I've been a lurker for awhile and have a couple questions. I'm looking to take the PE this April and need some input from those who have taken the HVAC &amp; Refrigeration Depth portion of the exam - specifically the need for all 4 ASHRAE Handbooks. From what I've read on previous threads, it appears that these are pretty important.

1) Are the ASHRAE Handbooks definitely required for the HVAC depth, or can the MERM provide most of what I will need?

2) Are older editions of the handbooks acceptable? I can find a good amount of the older editions for not that much... but the current editions... ouch ($$$$).

I was just notified that I can take the test in April and started ordering my arsenal of books recently. I have to make the most of my time before April, so I want to make sure I allocate it appropriately. Pending responses and feedback, I might switch to T&amp;F depth.

I have the following on order:

- All 3 Six Minute Solutions

- MERM 13th Edition

- NCEES HVAC Practice Exam

- Engineering Unit Conversions

Thanks!


----------



## MetsFan (Jan 11, 2016)

If you are taking the HVAC PM portion, you definitely want those four books on your side.  The MERM does not go into the level of detail the ASHRAE books do.  As an example, there's a practice problem on the SMS that requires you to look up the specific heat and water content of frozen meat.  These tables are not available in the MERM.  

As far as years, I think if you stick with the last 15 years or so, you should be ok.  I would just recommend you get the 4 years that make up the series.  Since the books reference each other it can be difficult to find the section if you get say a Fundamentals book from one of the four year periods and an Applications book from another four year period.  You can also take a look at the ASHRAE handbook.  It was relatively inexpensive and it was a lot less cumbersome looking for information there than the four main books.  I would use it, not as a substitute for the four books, but as a supplement when you need some quick information.

I also recommend the Cameron Hydraulic Data book for pump questions.  I believe there is another similar book you can substitute here too.

Good luck!


----------



## CJG (Jan 16, 2016)

See if you can reverse your order. I have a fire sale for all the books you need here at a major discount:

http://engineerboards.com/index.php?/topic/26049-for-sale-pe-mechanical-study-books-hvac-ashrae/


----------



## CJG (Jan 16, 2016)

Oh ya. I also just passed the HVAC PE Exam. You NEED the HVAC Books or you will lose an easy 10%.


----------



## P-E (Jan 25, 2016)

I would recommend bringing the fundamentals book even if you are taking TFS.


----------



## MechE_in_PA_PE (Feb 10, 2016)

^^^ +1 I used a 2001 version of the Fundamentals books for the TFS,  I did not use it much though (other than copies of charts).


----------



## r_mojo1 (Mar 18, 2016)

You definitely need to bring the four books to the exam. I tabbed all four books and at least 10-15% of the exam was easily solved using the books. I never did any HVAC design but easily passed the first try. 

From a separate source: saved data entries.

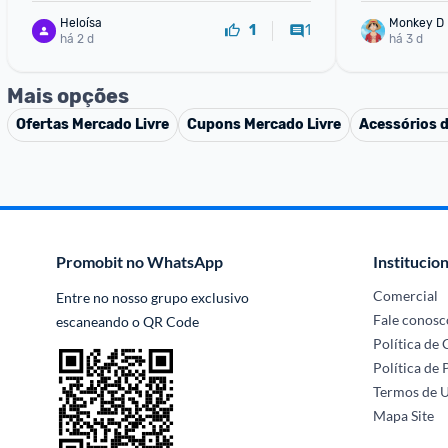
Heloísa
Monkey D 
1
1
há 2 d
há 3 d
Mais opções
Ofertas
Mercado Livre
Cupons
Mercado Livre
Acessórios 
Promobit no WhatsApp
Institucion
Comercial
Entre no nosso grupo exclusivo 
Fale conosc
escaneando o QR Code
Política de
Política de 
Termos de 
Mapa Site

I got the four books in case you want to buy them, they are set to go with all notes and tabs. send me an email [email protected]


----------



## FenderSteve (Mar 22, 2016)

Would you recommend an order of importance for the 4 books? I use the Fundamentals often at my job (HVAC), so I am decently familiar with it. The others I have only opened a handful of times.

I may not be able to dedicate enough time to reading all of them. Given that, which would anyone recommend I start with? Thank you!


----------